White House Pushes Waterboarding Rationale

By Dan Eggen, The Washington Post

After years of refusing public comment on a particularly harsh CIA interrogation method, top Bush administration officials have suddenly begun pressing a controversial argument that it was legal for the CIA to strap prisoners to a board and pour water over their face to make them believe they were being drowned.

The issue promises to play a role in the historic military prosecution of six al-Qaeda detainees for allegedly organizing the Sept. 11, 2001, attacks, in cases described by the Defense Department on Monday. One of the six detainees, Khalid Sheik Mohammed, was subjected to the technique known as waterboarding after his capture in 2003, and four of the others were subjected to different “enhanced interrogation” tactics by the CIA.

If the information the CIA collected is used in court, defense attorneys may attack it as tainted and unlawful. If the government relies instead on evidence the FBI collected in voluntary interrogations – using the CIA information as a road map – defense attorneys could still allege that the material is the “fruit of a poisonous tree” and unlawful.
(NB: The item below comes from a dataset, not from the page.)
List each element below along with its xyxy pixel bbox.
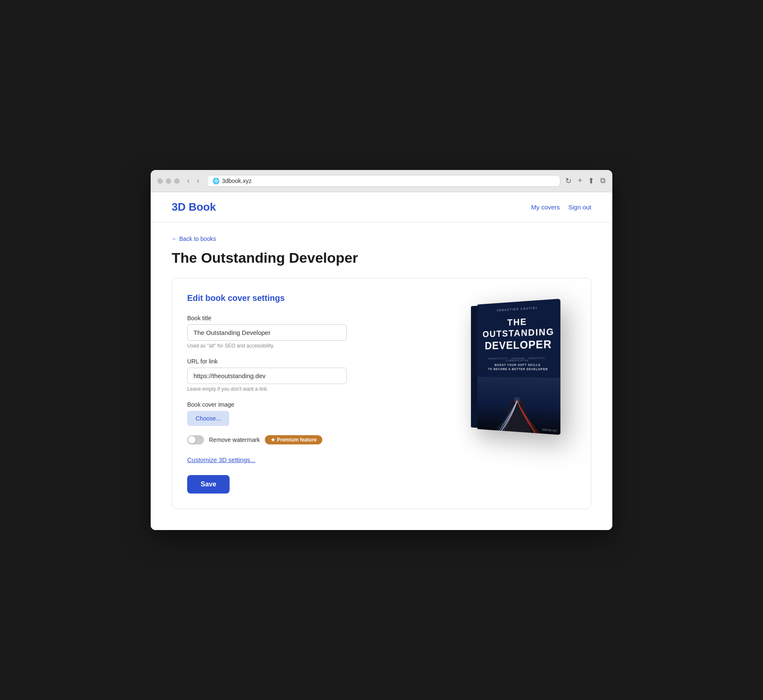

The government’s defense of the waterboarding episodes, laid out in congressional testimony and administration statements over the past two weeks, relies on a complex legal argument that many scholars and human rights advocates say is at odds with settled law barring conduct that amounts to torture, at any time or for any reason. It also leaves open the possibility that, under the right conditions, the CIA could decide to use the tactic again.

The strategy appears to be aimed primarily at ensuring that no CIA interrogators face criminal prosecution for using harsh interrogation methods that top White House and Justice Department lawyers approved in the months after the Sept. 11 attacks. Because waterboarding was deemed legal at the time by the Justice Department, Attorney General Michael B. Mukasey told lawmakers, he has no grounds to launch a criminal probe of the practice.